DAGWorks-Inc / hamilton

Hamilton helps data scientists and engineers define testable, modular, self-documenting dataflows, that encode lineage/tracing and metadata. Runs and scales everywhere python does.
https://hamilton.dagworks.io/en/latest/
BSD 3-Clause Clear License
1.88k stars 126 forks source link

Allow multiple @save_to decorators on the same function #1147

Closed Riezebos closed 2 months ago

Riezebos commented 2 months ago

Is your feature request related to a problem? Please describe. I can add multiple @load_from decorators to the same function, it would make sense to me to also be able to add multiple @save_to decorators. For example, if I want to save the output of the function to both a data lake and also to a data warehouse.

Right now, if I try this, I get the following error:

InvalidDecoratorException: No saver class found for type: typing.Dict[str, typing.Any] specified by output type: typing.Dict[str, typing.Any] in node: save.clean_poster_history generated by function: clean_poster_history.

Describe the solution you'd like Multiple @save_to decorators on the same function save the output of the function multiple times.

Describe alternatives you've considered I now create functions which depend on the one I want to save like this.

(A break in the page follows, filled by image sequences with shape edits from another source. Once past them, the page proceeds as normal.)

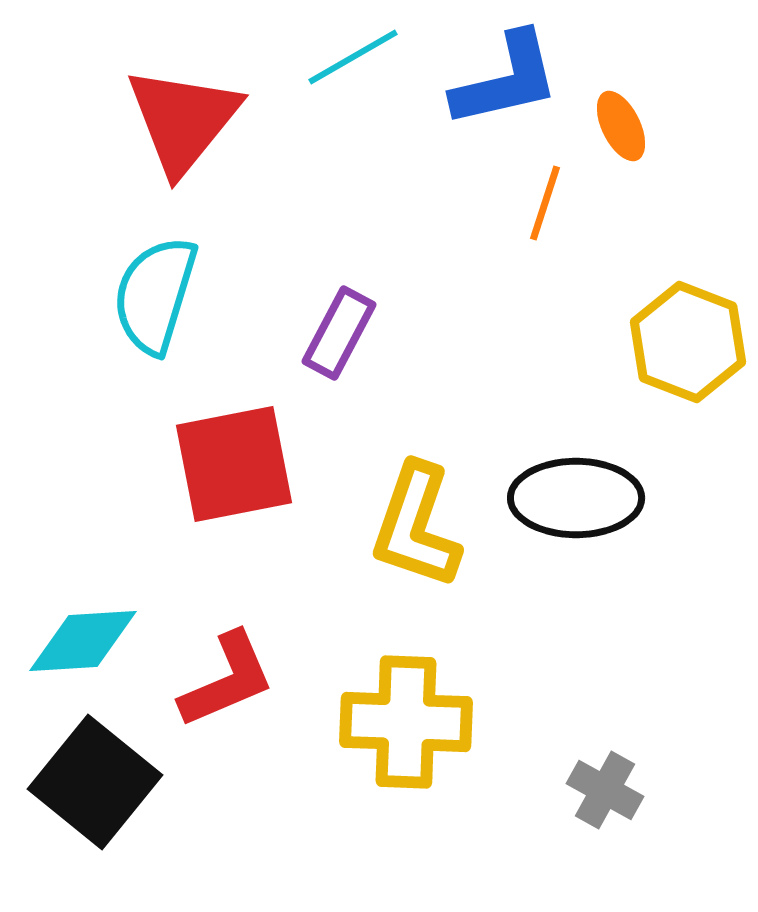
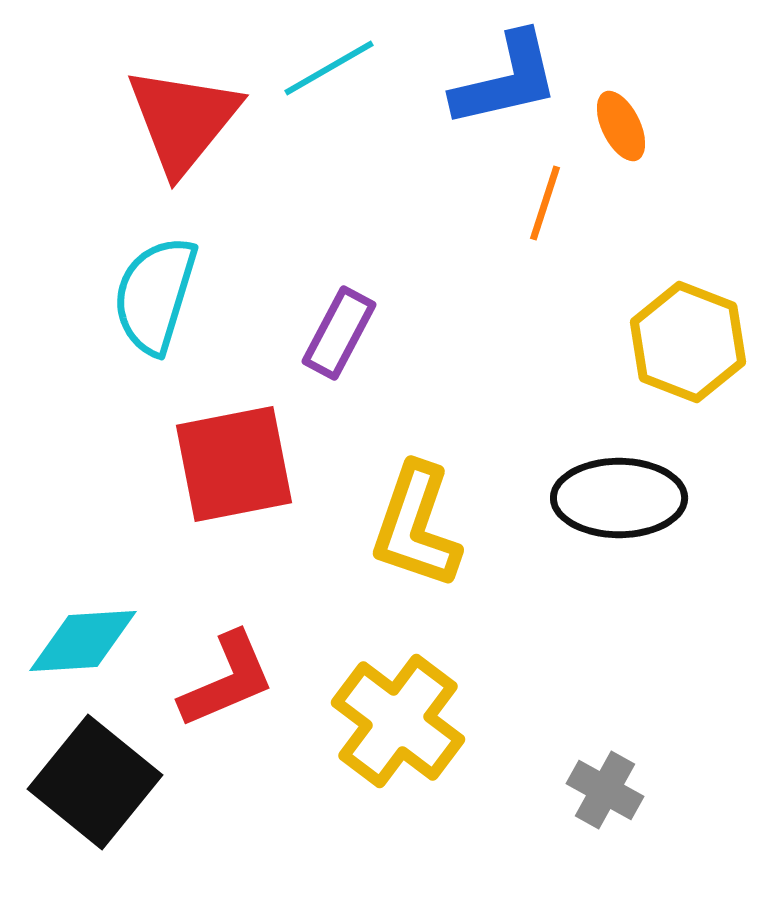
cyan line: moved 24 px left, 11 px down
black ellipse: moved 43 px right
yellow cross: moved 8 px left, 1 px up; rotated 35 degrees clockwise
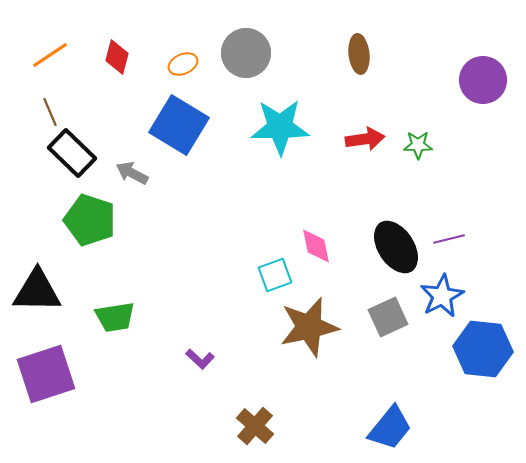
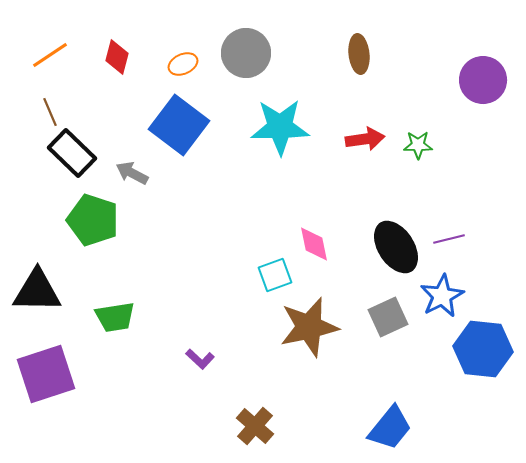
blue square: rotated 6 degrees clockwise
green pentagon: moved 3 px right
pink diamond: moved 2 px left, 2 px up
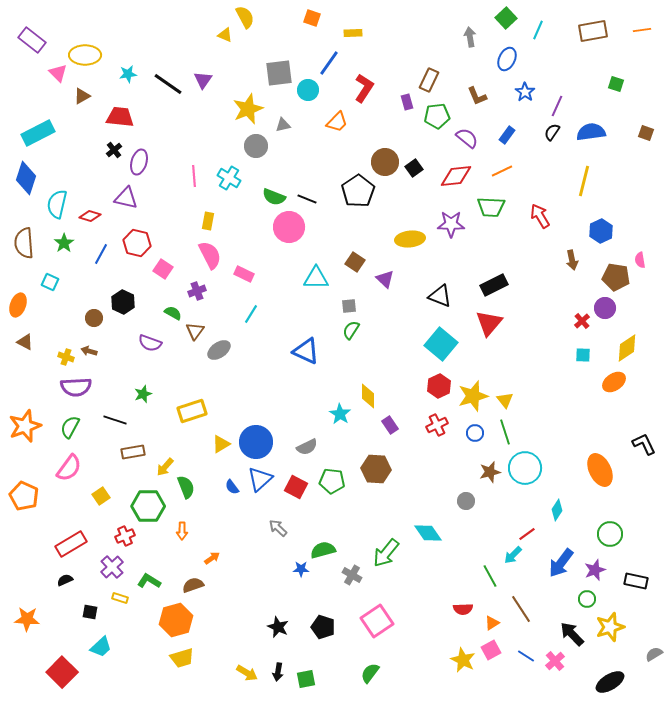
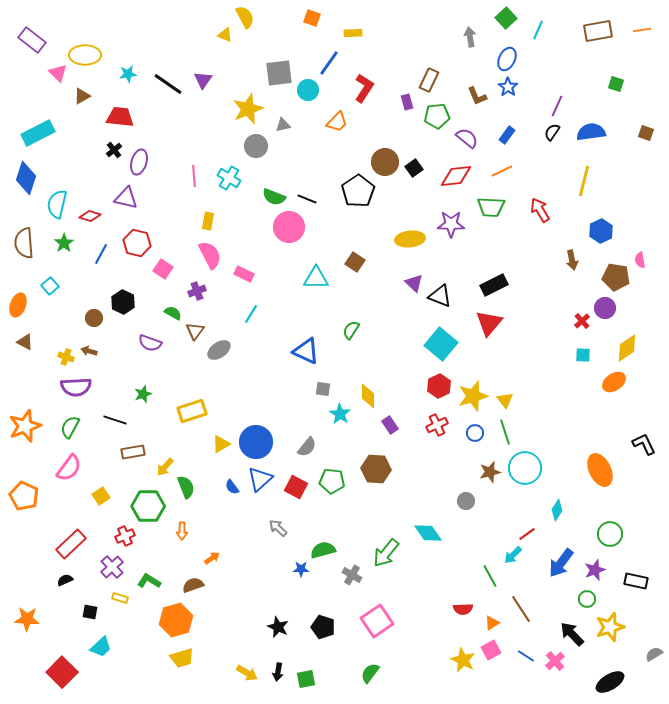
brown rectangle at (593, 31): moved 5 px right
blue star at (525, 92): moved 17 px left, 5 px up
red arrow at (540, 216): moved 6 px up
purple triangle at (385, 279): moved 29 px right, 4 px down
cyan square at (50, 282): moved 4 px down; rotated 24 degrees clockwise
gray square at (349, 306): moved 26 px left, 83 px down; rotated 14 degrees clockwise
gray semicircle at (307, 447): rotated 25 degrees counterclockwise
red rectangle at (71, 544): rotated 12 degrees counterclockwise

@save_to.bigquery(table_name="poster_history")
def poster_history_bigquery(poster_history: ibis.Table) -> ibis.Table:
    return poster_history
elijahbenizzy commented 2 months ago

Hey! Good catch. This is actually supported -- you'll have to use the target_ parameter https://hamilton.dagworks.io/en/latest/reference/decorators/save_to/.

A little unclear as to why, but it's a valid way of doing it!

Riezebos commented 2 months ago

Ah ok, thanks! By adding both target_ and outputname the error went away!

elijahbenizzy commented 2 months ago

Ah ok, thanks! By adding both target_ and outputname the error went away!

Great! Let us know if there's a way to improve docs to make it clearer :)

Riezebos commented 2 months ago

Can't think of any way I think I just overlooked it. It could help to show a message saying that these arguments could help in cases where these errors occur and the node that causes the error starts with save.